Голос еще долго убеждал Анечку не ехать куда-то, где нет ни рынка, ни купанья, ни грибов, ни ягод — одни комары. Голос звучал из другого, беспечного мира. И Валентина вновь стало томить ощущение, возникшее еще на вокзале, а может быть, и раньше.

Ощущение решетки, невидимой решетки, отделяющей его от жизни, бушующей вокруг, просторной и привольной.

Анечка между тем перестала настаивать и начала прощаться, но спохватилась.

— Да… Нет, я уже была.

Речь шла теперь о каком-то артисте, видимо очень понравившемся неугомонной Анечке, так как мать Геты сказала:

— А мне не очень. Гетка говорит — он переигрывает. Она права, по-моему. Знаешь, она ведь у нас авторитет по искусству.

Смех. Опять тишина.

— У нее?.. Ничего, все по-прежнему. Рычажок звякнул. Тишина затопила все.

«Геты нет дома», — повторил себе Валентин.

А впрочем, все равно… Клетка, в которой он метался сейчас, беспощадна, как никогда. Она перед ним. И медная дощечка с именем профессора Леснова, по которой Валентин провел ногтем и тотчас отдернул руку, это осязаемое звено решетки.

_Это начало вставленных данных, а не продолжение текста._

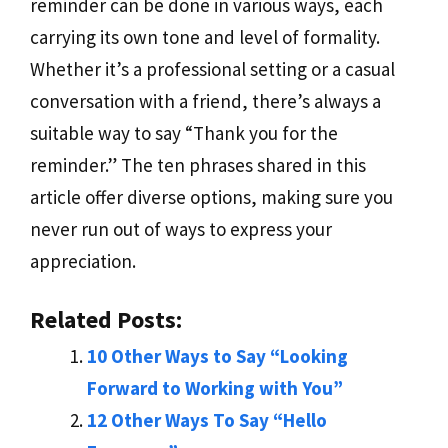
reminder can be done in various ways, each
carrying its own tone and level of formality.
Whether it’s a professional setting or a casual
conversation with a friend, there’s always a
suitable way to say “Thank you for the
reminder.” The ten phrases shared in this
article offer diverse options, making sure you
never run out of ways to express your
appreciation.
Related Posts:
10 Other Ways to Say “Looking
Forward to Working with You”
12 Other Ways To Say “Hello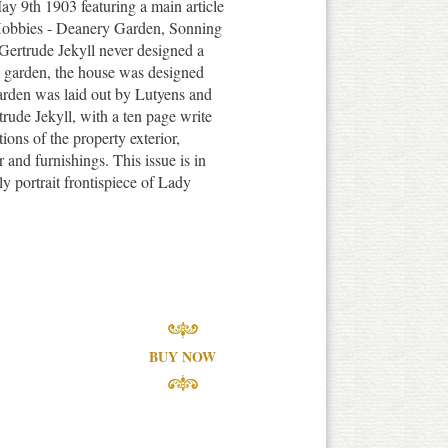
y 9th 1903 featuring a main article
 Hobbies - Deanery Garden, Sonning
Gertrude Jekyll never designed a
 garden, the house was designed
arden was laid out by Lutyens and
rude Jekyll, with a ten page write
ions of the property exterior,
r and furnishings. This issue is in
y portrait frontispiece of Lady
BUY NOW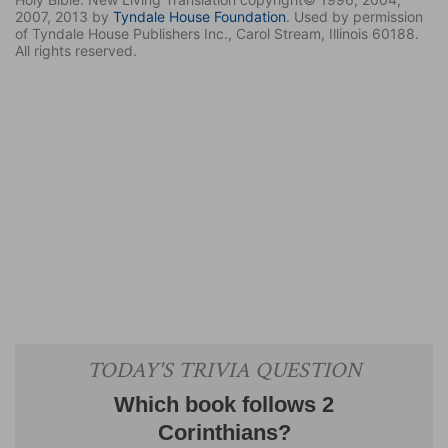
2007, 2013 by
Tyndale House Foundation
. Used by permission
of Tyndale House Publishers Inc., Carol Stream, Illinois 60188.
All rights reserved.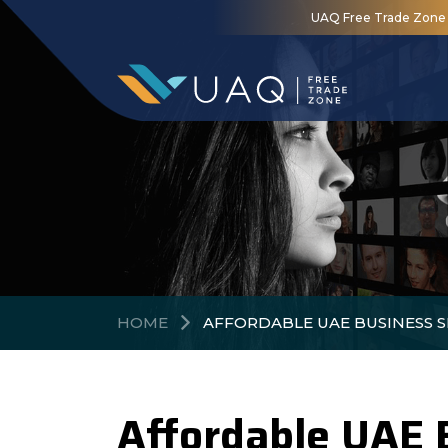
UAQ Free Trade Zone is
HOME
AFFORDABLE UAE BUSINESS S
Affordable UAE 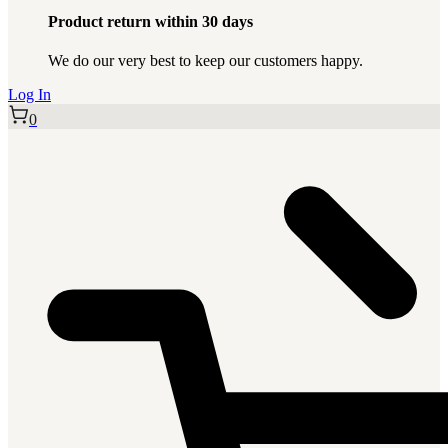
Product return within 30 days
We do our very best to keep our customers happy.
Log In
0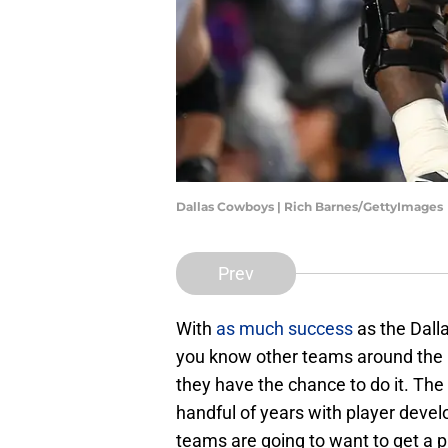
Dallas Cowboys | Rich Barnes/GettyImages
Prev
With
as much success
as the Dall
you know other teams around the lea
they have the chance to do it. Th
handful of years with player deve
teams are going to want to get a pi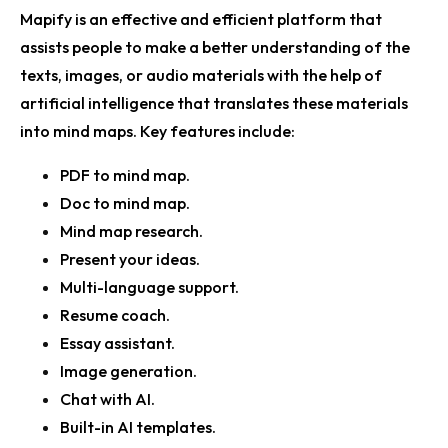
Mapify is an effective and efficient platform that
assists people to make a better understanding of the
texts, images, or audio materials with the help of
artificial intelligence that translates these materials
into mind maps. Key features include:
PDF to mind map.
Doc to mind map.
Mind map research.
Present your ideas.
Multi-language support.
Resume coach.
Essay assistant.
Image generation.
Chat with AI.
Built-in AI templates.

У Геты все по-прежнему… Да, конечно. Ах, актер переигрывает! Какие еще у нее заботы?

А какой актер? Валентин перебирал в памяти виденные спектакли. Кто переигрывал? Мысли его путались, он не мог вспомнить даже названия пьес, все слилось в пестрый, крутящийся сгусток лиц, декораций. Он оборвал эти назойливые писки, упрямо сказал себе, что Гета вчера была в театре. Да, вчера, когда он лежал, закрыв платком глаза, на скамье в зале ожидания.

Кто-нибудь из хлыщей, увивавшихся около Геты в субботу, в день ее рождения, пригласил ее. Ну, ясно. Ипполит или еще какой-нибудь вундеркинд…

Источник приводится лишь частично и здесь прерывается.